Virchow introdusse la nozione di eterotipia, intesa come variazione evolutiva di elementi cellulari da cui, in condizioni normali, prendono origine quelli dei diversi tessuti; sostenne che tutti i tessuti neoplastici, compresi quelli epiteliali, derivano da germi embrionali connettivali; chiarì che la diffusione metastatica del tumore avviene per via linfatica e pose come causa prima dei processi neoplastici l'irritazione cronica. Virchow inoltre identificò e studiò l'epitelioma a cellule piatte della cute e delle mucose e descrisse il sarcoma distinguendone diversi tipi. La concezione di Virchow che tutti i tumori si sviluppassero dal tessuto connettivale trovò numerosi severi oppositori tra cui W. Waldeyer e R. Renack i quali sostennero e dimostrarono che alla base di ogni tumore epiteliale si trovano esclusivamente elementi epiteliali. Tale fu anche il pensiero di Karl Thiersch (1822-1895) sostenitore della teoria fisiologica della patogenesi del cancro. In quegli anni la Scuola chirurgica romana ebbe un maestro insigne: Francesco Durante, che distinse i tumori in epiteliomi, connettivomi, neoplasmi speciali comprendenti il neurinoma, il mioma, il teratoma e identificò i precursori dei tumori in germi embrionali aberranti rimasti inclusi nei vari tessuti.
Il ventesimo secolo
Nel XX secolo l'oncologia si è arricchita di nuove conoscenze a cui la biochimica e l'affinamento dei metodi di ricerca istologica hanno portato notevoli contributi.

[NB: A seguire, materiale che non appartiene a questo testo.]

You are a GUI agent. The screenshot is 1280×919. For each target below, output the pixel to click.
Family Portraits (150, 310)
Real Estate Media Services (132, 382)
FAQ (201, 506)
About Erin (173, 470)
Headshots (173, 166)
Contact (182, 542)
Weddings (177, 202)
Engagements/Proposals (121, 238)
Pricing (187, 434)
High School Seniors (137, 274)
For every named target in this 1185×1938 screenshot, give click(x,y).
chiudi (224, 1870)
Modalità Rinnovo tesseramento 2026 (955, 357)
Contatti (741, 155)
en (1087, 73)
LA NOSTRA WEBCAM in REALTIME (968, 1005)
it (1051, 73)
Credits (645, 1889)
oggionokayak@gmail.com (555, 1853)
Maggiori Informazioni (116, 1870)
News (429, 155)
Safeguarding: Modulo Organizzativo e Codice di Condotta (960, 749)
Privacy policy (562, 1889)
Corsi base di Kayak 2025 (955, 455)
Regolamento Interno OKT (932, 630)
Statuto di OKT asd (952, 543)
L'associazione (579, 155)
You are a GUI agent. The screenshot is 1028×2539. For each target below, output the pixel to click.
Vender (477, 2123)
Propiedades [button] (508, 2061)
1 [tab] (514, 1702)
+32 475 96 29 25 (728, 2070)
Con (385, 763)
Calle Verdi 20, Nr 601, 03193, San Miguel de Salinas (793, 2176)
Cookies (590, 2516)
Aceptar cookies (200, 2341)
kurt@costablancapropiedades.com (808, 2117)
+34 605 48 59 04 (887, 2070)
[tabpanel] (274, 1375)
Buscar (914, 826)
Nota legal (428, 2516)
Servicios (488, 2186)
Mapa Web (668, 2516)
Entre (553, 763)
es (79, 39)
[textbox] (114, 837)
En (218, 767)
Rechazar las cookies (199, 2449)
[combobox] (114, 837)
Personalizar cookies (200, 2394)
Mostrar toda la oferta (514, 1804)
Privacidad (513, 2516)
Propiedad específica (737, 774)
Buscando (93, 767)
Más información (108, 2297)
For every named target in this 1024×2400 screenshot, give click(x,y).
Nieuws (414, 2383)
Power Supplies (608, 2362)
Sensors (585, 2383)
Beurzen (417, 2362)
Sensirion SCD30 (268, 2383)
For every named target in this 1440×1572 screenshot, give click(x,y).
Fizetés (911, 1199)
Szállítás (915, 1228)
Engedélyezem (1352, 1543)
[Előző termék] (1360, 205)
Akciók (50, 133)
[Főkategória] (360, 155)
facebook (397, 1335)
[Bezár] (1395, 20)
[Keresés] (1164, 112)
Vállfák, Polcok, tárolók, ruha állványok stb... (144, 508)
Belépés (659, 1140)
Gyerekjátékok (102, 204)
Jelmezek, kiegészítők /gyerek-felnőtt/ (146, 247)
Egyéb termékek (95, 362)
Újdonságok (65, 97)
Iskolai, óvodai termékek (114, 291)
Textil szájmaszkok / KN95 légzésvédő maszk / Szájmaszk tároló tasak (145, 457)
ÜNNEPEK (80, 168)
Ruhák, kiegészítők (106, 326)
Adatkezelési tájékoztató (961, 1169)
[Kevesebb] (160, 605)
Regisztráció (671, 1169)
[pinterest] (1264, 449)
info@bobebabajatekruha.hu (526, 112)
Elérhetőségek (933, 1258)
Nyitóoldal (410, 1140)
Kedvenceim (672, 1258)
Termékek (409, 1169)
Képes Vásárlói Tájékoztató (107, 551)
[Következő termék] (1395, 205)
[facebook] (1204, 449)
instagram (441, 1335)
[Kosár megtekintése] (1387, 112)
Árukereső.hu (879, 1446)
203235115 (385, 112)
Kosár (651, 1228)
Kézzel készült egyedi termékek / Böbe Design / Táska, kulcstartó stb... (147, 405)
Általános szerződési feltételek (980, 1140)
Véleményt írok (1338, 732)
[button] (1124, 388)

Numerose sono state le discussioni sull'eziologia dei tumori: ricercatori di ogni scuola hanno affrontato i problemi dello sviluppo delle cellule neoplastiche, dei loro rapporti con le altre cellule dell'organismo, del loro metabolismo. All'inizio del secolo gli studi condotti su animali di laboratorio hanno consentito di provocare artificialmente tumori maligni (sotto molti aspetti simili a quelli umani) in animali delle più varie specie, introducendo nel loro corpo o applicando sulla loro pelle le sostanze chimiche più varie.
Da allora gli studi sui fattori cancerogeni, cioè in grado di provocare la comparsa di un tumore maligno, hanno fatto grandi passi e sono oggi descritte migliaia di sostanze chimiche che hanno tale capacità in condizioni sperimentali particolari. I fattori cancerogeni diffusi nell'ambiente possono essere di natura chimica, fisica (radiazioni ionizzanti) o virale.
L'oncologia sperimentale ha offerto nuove possibilità di ricerca e ha consentito nuove teorie delle quali, se alcune sono cadute, contestate da più sicure prove, altre si sono dimostrate autentiche intuizioni, fornendo una speranza che questa grave malattia possa essere sconfitta in un futuro non troppo lontano.